Que es lo me temo que está pasando entre nosotros a marchas forzadas con la proliferación de la germanofobia donde Alemania aparece como la gran culpable de nuestros males y quiebras económicas. Como si del antiguo “Rusia es culpable” de Serrano Súñer, estuviéramos pasando, cada vez con menor sutileza, al “Ahora la culpable es Alemania”, que preconizan nuestros mass media alentados por nuestra élites político-financieras. De manera que tras la reciente crisis chipriota, ya no hay empacho –y sí muy mala fe- en equiparar a Alemania con un IV Reich de la que la señora Merkel sería su Reichsführerin y nosotros sus inocentes víctimas (con un agujero negro por cierto de más de 1 billón de euros entre deudas públicas, privadas y ocultas.).

 

Lo cual significa, por un lado, escamotear el verdadero significado de la naturaleza del régimen nazi de la “Gran Noche” de 1933, banalizándolo cruelmente , e ignorar de paso la fijación central de las élites políticas alemanas desde la posguerra que sella un pacto no escrito entre la CDU y la SPD: arrinconar la vieja política guillermina de “una Alemania sola” para que la Germania no fuera por tercera vez culpable de un traumático desgarramiento europeo. Sin lo que no se entiende, por cierto, el papel tan generoso y electoralmente tan difícil de explicar que ha venido jugando Alemania en la actual crisis europea, y cuyo agotamiento se manifiesta en la aparición de la AfD “ Alternative für Deutschland», (AfD) el primer partido contrario al euro y de carácter burgués no nacionalista que puede modificar seriamente el mapa político de Berlín en septiembre.

 

Pero me temo que la voluntad de comprender ya no se estila entre nosotros y sí, en cambio, el dejarnos llevar por la “lógica del resentimiento” que el propio Shakespeare conocía tan bien como sus consecuencias dramáticas.

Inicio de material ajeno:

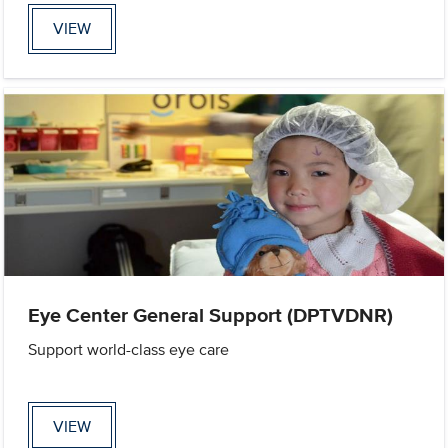
VIEW
Eye Center General Support (DPTVDNR)
Support world-class eye care
VIEW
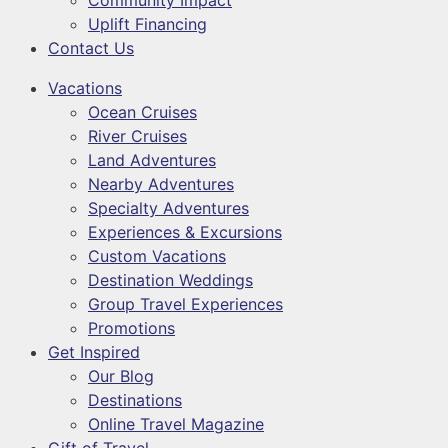
Community Impact
Uplift Financing
Contact Us
Vacations
Ocean Cruises
River Cruises
Land Adventures
Nearby Adventures
Specialty Adventures
Experiences & Excursions
Custom Vacations
Destination Weddings
Group Travel Experiences
Promotions
Get Inspired
Our Blog
Destinations
Online Travel Magazine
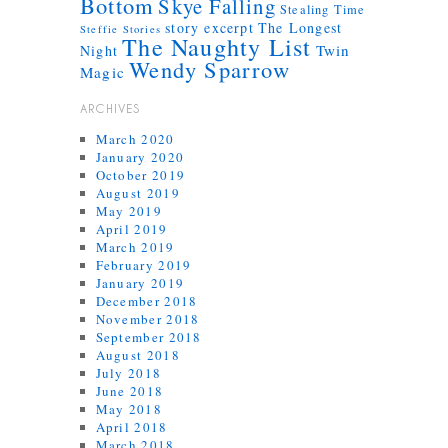
Bottom
Skye Falling
Stealing Time
story excerpt
The Longest
Steffie Stories
The Naughty List
Twin
Night
Wendy Sparrow
Magic
ARCHIVES
March 2020
January 2020
October 2019
August 2019
May 2019
April 2019
March 2019
February 2019
January 2019
December 2018
November 2018
September 2018
August 2018
July 2018
June 2018
May 2018
April 2018
March 2018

Así mientras que Alemania no es, por más que queramos, el Shylock de El mercader de Venecia nosotros sus acreedores sí que reaccionamos como Antonio y los cristianos viejos de la República Serenísima, haciendo escarnio y befa de realidades muy serías para el anciano prestamista. Lo que explica en gran medida el inicio y desarrollo del drama veneciano junto con un hecho que se suele soslayar: la frivolidad de Antonio en su endeudamiento. Y es que muy bien sabía Shakespeare, como Scheler, las destrucciones éticas, políticas y sociales de las que era capaz el resentimiento dejado a sus propias leyes.

 

Pero este gran fraude histórico de hacer de Alemania el “chivo emisario” de nuestros males, desafueros y desgobernanzas, casa muy mal con la realidad estratégica que para nosotros supone aquella nación: segundo país en número de turistas, segundo país de destino de nuestras exportaciones y suponiendo la facturación de las cien empresas alemanas más grandes presentes en España de 30.000 mil millones de euros. Lo que equivale en su facturación agregada un 7% de nuestro PIB y alrededor de 300.000 puestos de trabajo directos en nuestro país. Además de ser ya el primer país receptor de la incipiente e inexorable emigración de trabajo cualificado español.

 

Bien al contrario: para quien conozca la frágil historia de Europa, sabe lo importante que es tender puentes de comprensión mutua y más en momentos tan críticos como la encrucijada actual. Aunque mucho me temo que sigamos buscando falsos culpables, desoyendo la sabía admonición cervantina: “Tú mismo te has forjado tu ventura.” O desventura, en este caso más bien. Pero de eso precisamente se trata en estas horas tan graves: de encararnos con nuestra realidad nacional, hacernos cargo de ella y ver de modificarla. Frente a ese movimiento exterior de desplazamiento de la culpa a un chivo expiatorio como Merkel no hay otra alternativa para salir del gran naufragio que promover precisamente otro bien distinto al del resentimiento citado: un movimiento de introspección y examen interior para comprender deportivamente cómo hemos llegado hasta aquí, qué creencias ilusorias e ideas erróneas nos han conducido a nuestro fracaso, así como las acciones -y también las omisiones- que lo han hecho posible, y qué está sucediendo de verdad en el nuevo mundo que ya ha llegado. Y ante ello, dónde están nuestras posibilidades, amenazas y oportunidades reales.

 

Justo, precisamente, de lo que no se habla. Veríamos entonces como el problema no es la canciller Merkel. Y de paso qué gran verdad encierra para nosotros aquella sentencia que Goethe escribió muy cerca del denostado Berlín: “Lo que habéis heredado de vuestros padres, volvedlo a ganar a pulso o no será vuestro” que enlaza, con aquella otra cervantina tan perentoria: “Cada uno es artífice de su ventura.” Solo así romperemos la estéril morbosidad resentida y veremos de trabajar con Alemania y no contra ella. Por nuestro bien y el de Europa, cuidado, pues con la germanofobia.

 

18 comentarios
  1. Javier García de Tiedra González
    Javier García de Tiedra González Dice:

    En mí opinión, se equivoque o no la canciller Alemana para con sus políticas en España, la principal “culpa” de la situación en la que vivimos la tenemos el pueblo español y nadie más.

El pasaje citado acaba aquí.